Arab Times

Protecting, managing IP in best interest of a company

Employers, workers must make sure rights to IP are specified in an agreement

- By Najmah Brown, Esq.

According to the World Intellectu­al Property Organizati­on, Intellectu­al Property (IP) refers to creations of the mind, such as inventions, literary and artistic works, designs and symbols, names and images used in commerce. IP is usually protected by copyright, patent, trademark and trade secret laws, which allow businesses to monetize from their inventions or creations. While IP can be intangible property, analogous to physical property, IP can be sold or licensed.

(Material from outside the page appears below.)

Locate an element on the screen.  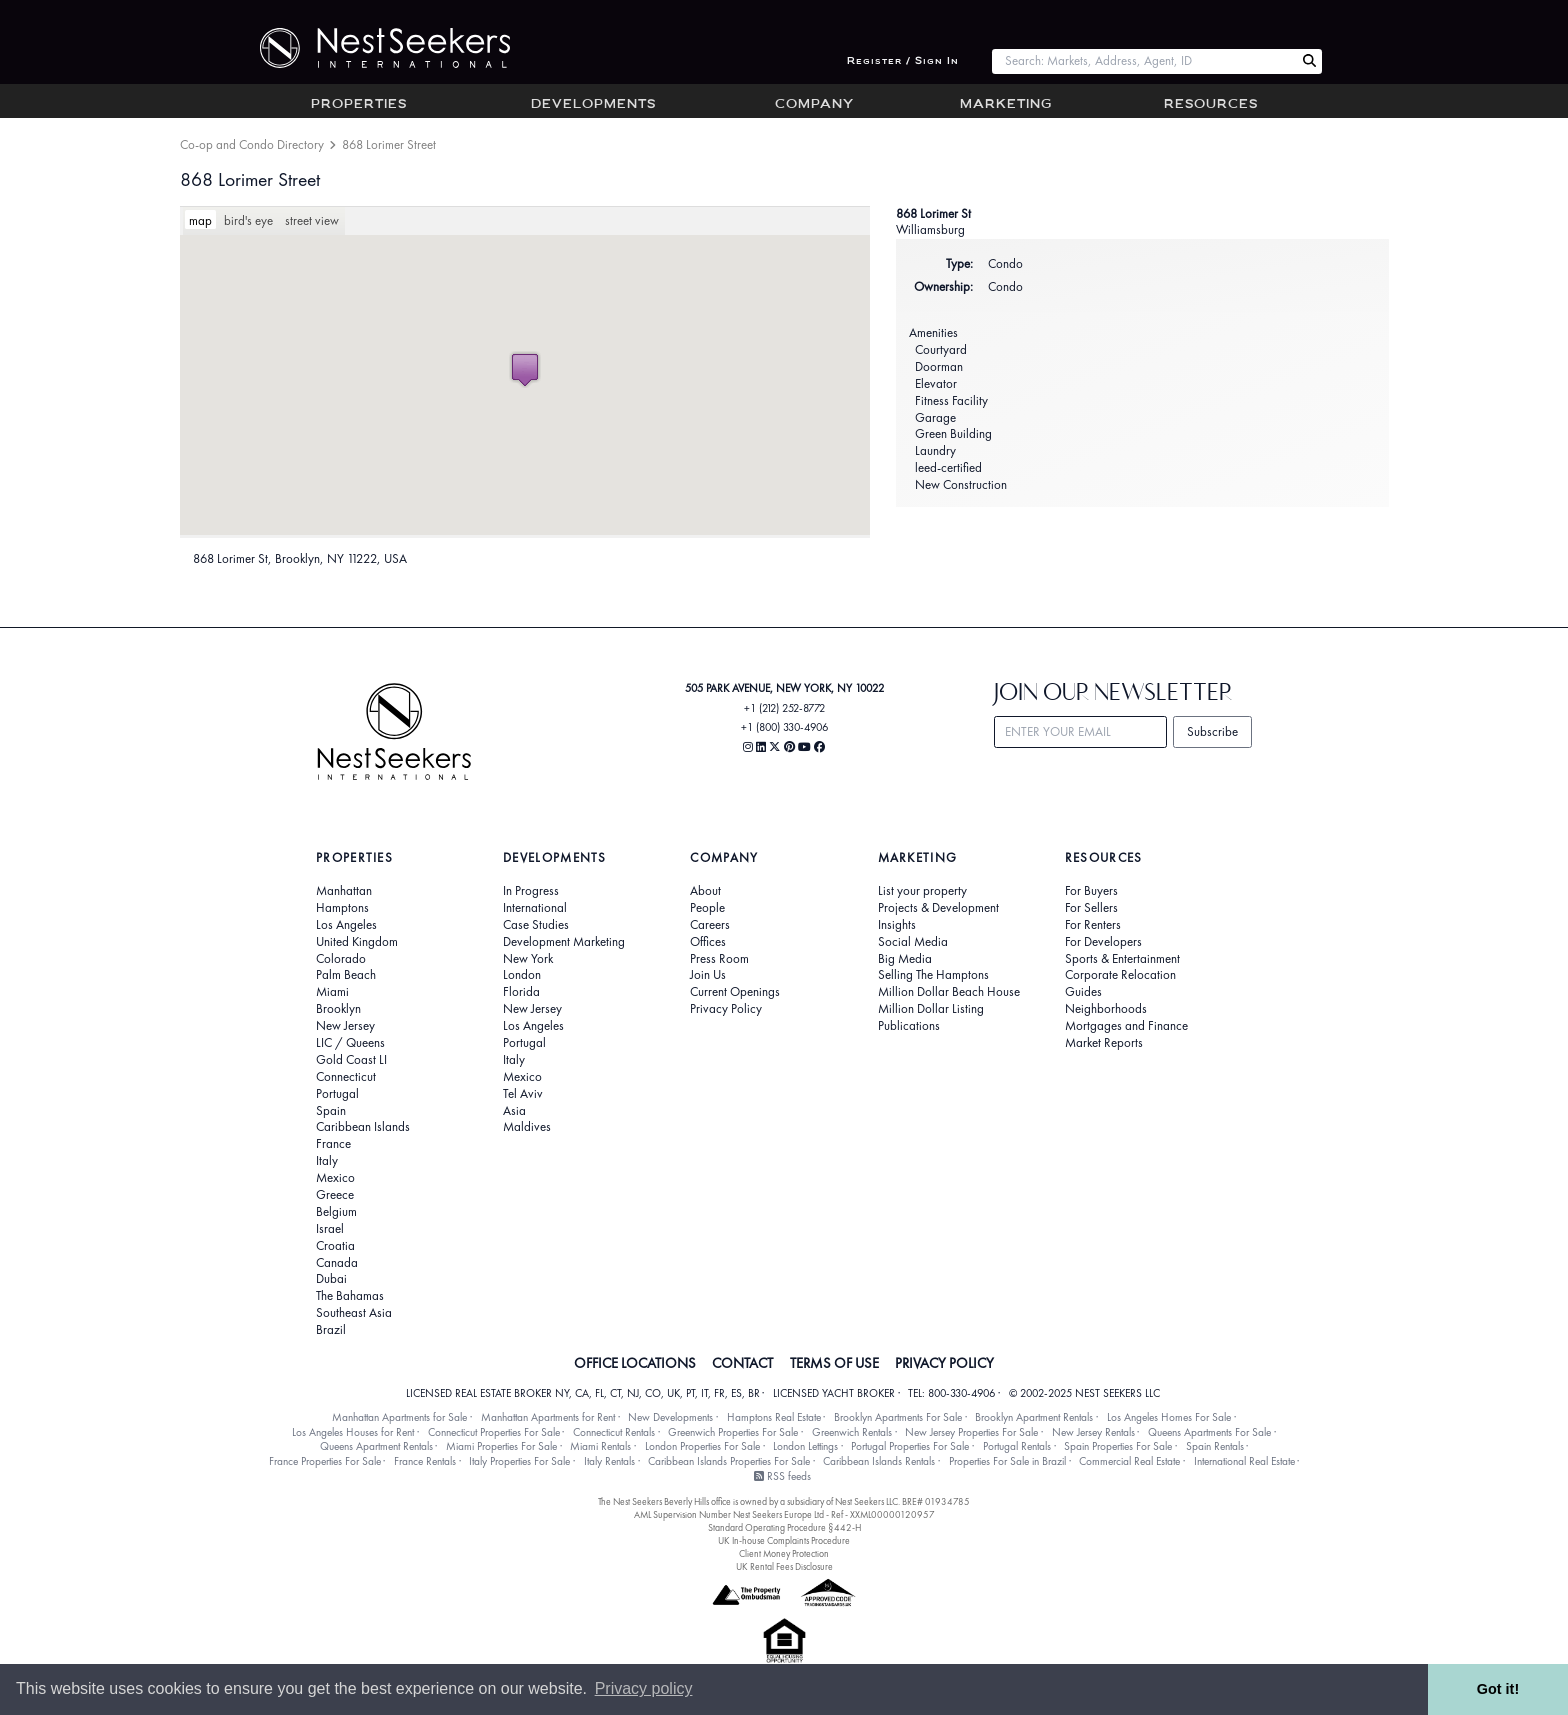 Register / Sign In is located at coordinates (903, 61).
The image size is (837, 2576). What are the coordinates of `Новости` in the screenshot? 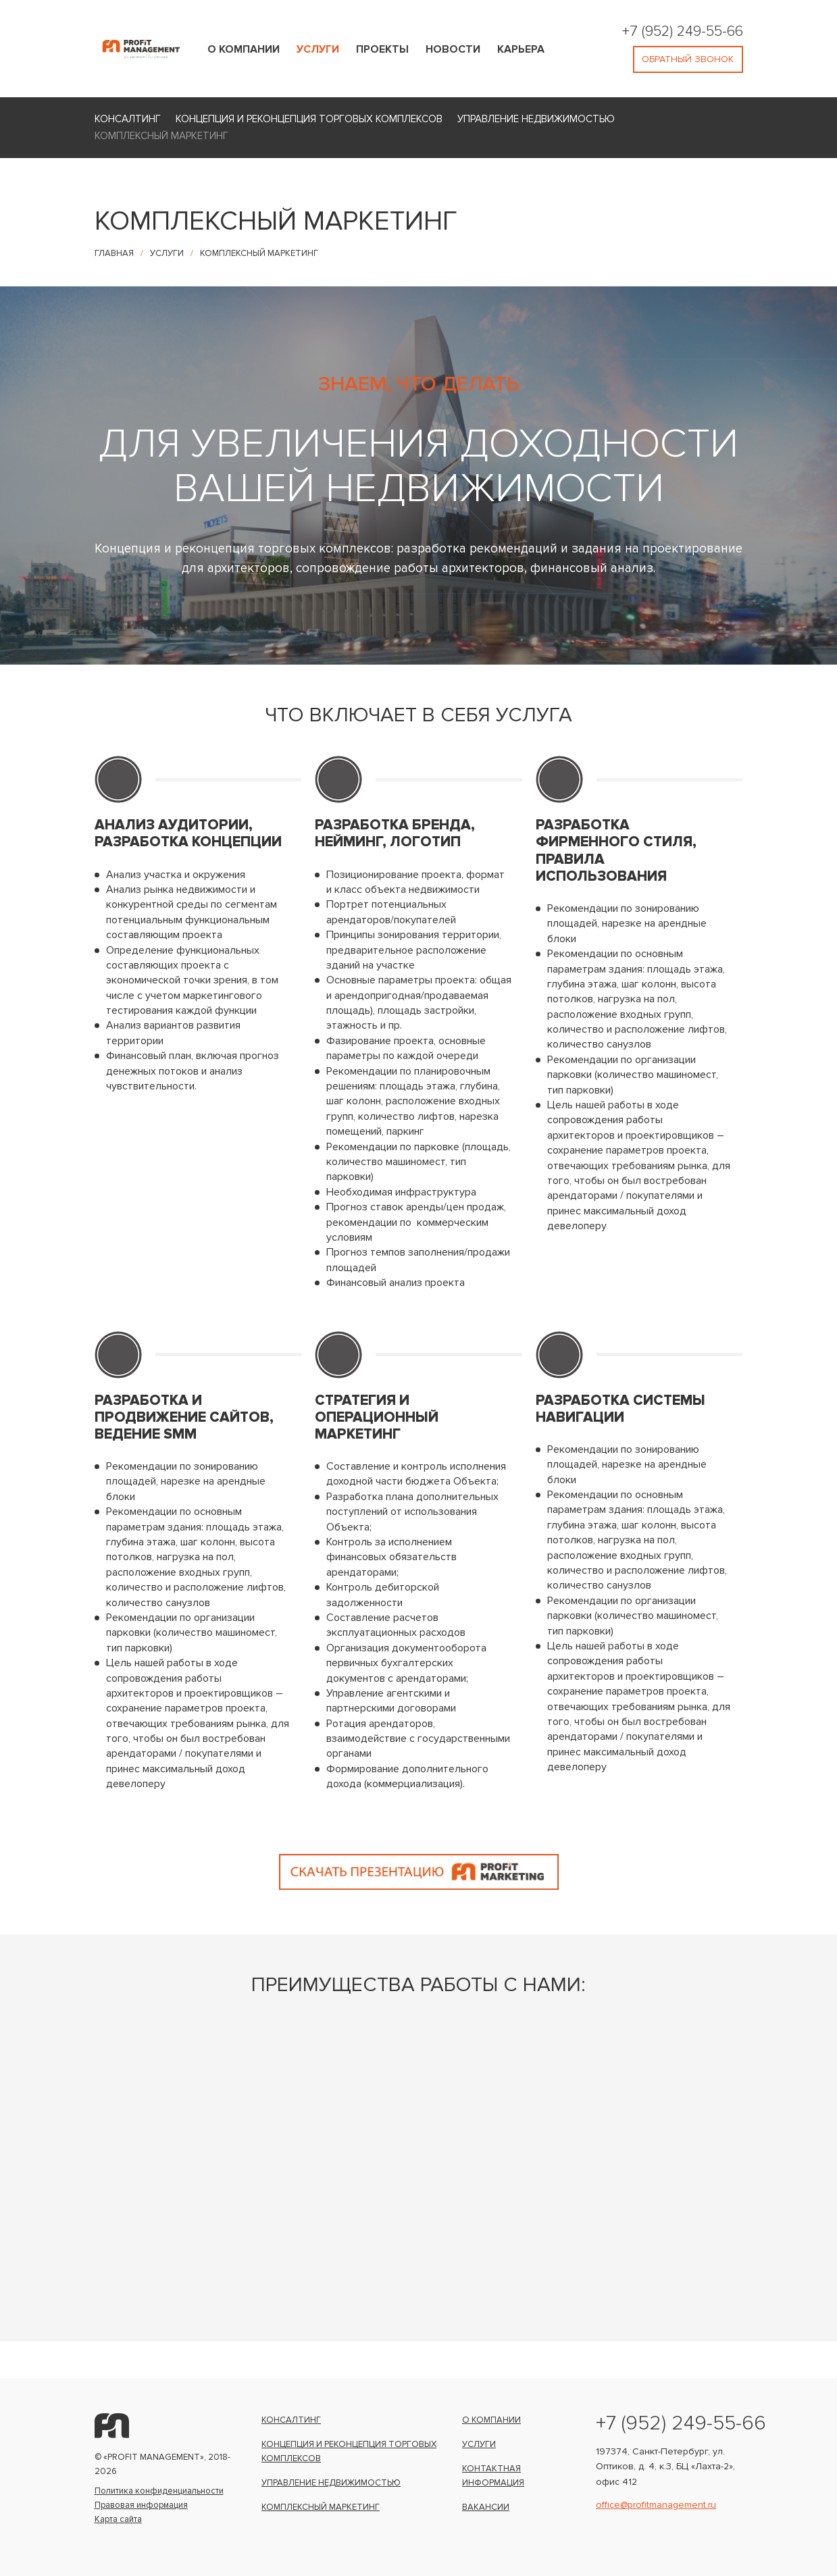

Protecting and managing IP is very important to all companies, whether new, old, large or small because if IP rights are not properly managed it can cause significan­t loss to a company’s revenues and profits if their rights are infringed on and/or another individual or entity has a superior claim to the “company’s” IP rights. Aside from registerin­g IP with the appropriat­e government agency, there are some basic areas that businesses should pay close attention to in their daily business operations to protect their IP. In this column, I will focus on works created by employees and/or independen­t consultant­s.

Work for Hire

In the copyright law of the United States, a work made for hire (work for hire or WFH) is a work subject to copyright that is created by an employee as part of his or her job, or some limited types of works for which all parties agree in writing to the WFH designatio­n. The work for hire concept is very important to a business to assure that it protects the investment­s (money, time, resources, etc.) it contribute­s towards employees and/or consultant­s to create new ideas and products. The rights of these works should stay with the company, regardless of what happens to the employee/ consultant. Article 25 in Law No. 22 of 2016 Regarding the Rights of Copyright and Related Rights, has a similar framework to the USA WFH law, where if the artistic work was initiated for some else the copyright shall belong to the innovating author unless otherwise agreed upon in writing. Further, if the worker invented the work during working hours or while utilizing company resources, the copyright shall belong to the employer. If the worker did not create the work during working hours or utilized company resources, the work will belong to the worker, unless otherwise agreed in writing.

The key language in this law is “unless otherwise agreed in writing” because it encourages employers and workers to make sure rights to IP are specified in an agreement. An employer should never just rely on the law alone to protect its rights and should always have evidence of express ownership in an agreement with the employer.

All employment and independen­t contractor agreements should contain language where the worker assigns any and all rights to any work defined as artistic under the Kuwaiti law, created while performing services for the company. In addition to an assignment of rights, there should be language expressing that any work created, while the worker was performing services for the company, shall be owned by the company. There should be an express grant of rights as well as an assignment of rights to make sure the company never has an issue with its claim for ownership to any works created by the employee/consultant.